____ RECORDS SHOWN

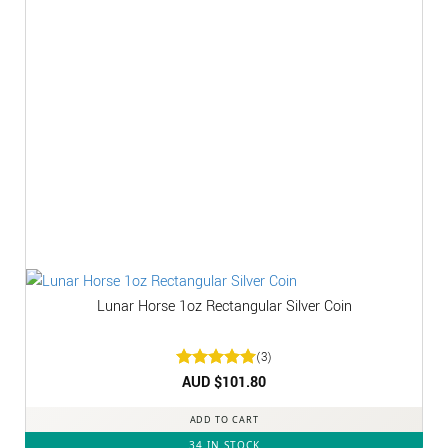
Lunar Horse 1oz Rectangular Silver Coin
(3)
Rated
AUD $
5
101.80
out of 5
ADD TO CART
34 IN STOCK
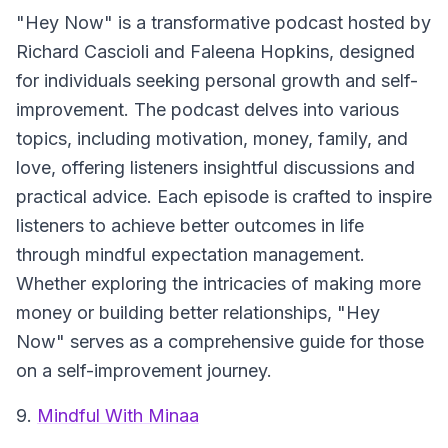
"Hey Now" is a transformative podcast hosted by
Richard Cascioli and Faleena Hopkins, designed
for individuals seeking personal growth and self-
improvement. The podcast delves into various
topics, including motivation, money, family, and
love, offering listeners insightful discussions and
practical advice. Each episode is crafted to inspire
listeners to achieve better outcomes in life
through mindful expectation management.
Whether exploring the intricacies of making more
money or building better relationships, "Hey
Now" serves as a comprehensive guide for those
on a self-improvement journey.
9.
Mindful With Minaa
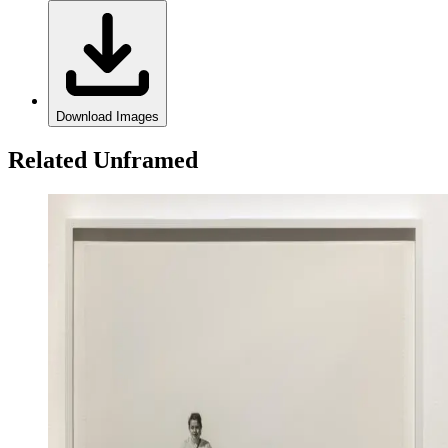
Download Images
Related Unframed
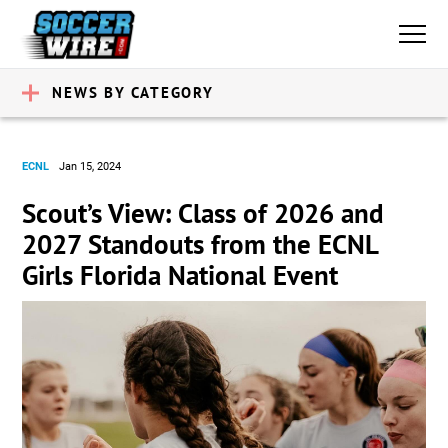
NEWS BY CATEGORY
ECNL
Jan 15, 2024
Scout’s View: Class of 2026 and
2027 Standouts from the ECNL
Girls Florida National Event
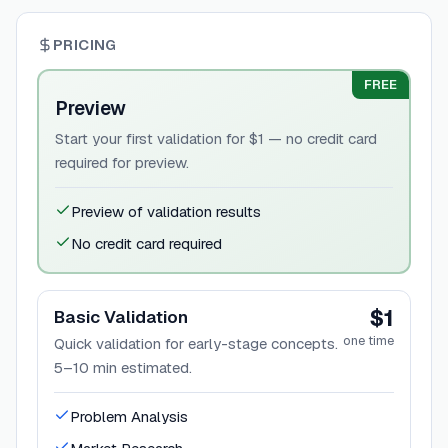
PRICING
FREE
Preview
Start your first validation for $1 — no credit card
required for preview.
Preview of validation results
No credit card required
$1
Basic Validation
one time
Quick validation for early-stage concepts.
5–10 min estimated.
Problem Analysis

________

WHAT NEEDS TO BE DONE -> Pictures in the data above should not be copied; transcribe everything else exactly.

TASK SOLUTION ->
Lunar Horse 1oz Rectangular Silver Coin
(3)
Rated
AUD $
5
101.80
out of 5
ADD TO CART
34 IN STOCK
"Hey Now" is a transformative podcast hosted by
Richard Cascioli and Faleena Hopkins, designed
for individuals seeking personal growth and self-
improvement. The podcast delves into various
topics, including motivation, money, family, and
love, offering listeners insightful discussions and
practical advice. Each episode is crafted to inspire
listeners to achieve better outcomes in life
through mindful expectation management.
Whether exploring the intricacies of making more
money or building better relationships, "Hey
Now" serves as a comprehensive guide for those
on a self-improvement journey.
9.
Mindful With Minaa
Download Images
Related Unframed
NEWS BY CATEGORY
ECNL
Jan 15, 2024
Scout’s View: Class of 2026 and
2027 Standouts from the ECNL
Girls Florida National Event
PRICING
FREE
Preview
Start your first validation for $1 — no credit card
required for preview.
Preview of validation results
No credit card required
$1
Basic Validation
one time
Quick validation for early-stage concepts.
5–10 min estimated.
Problem Analysis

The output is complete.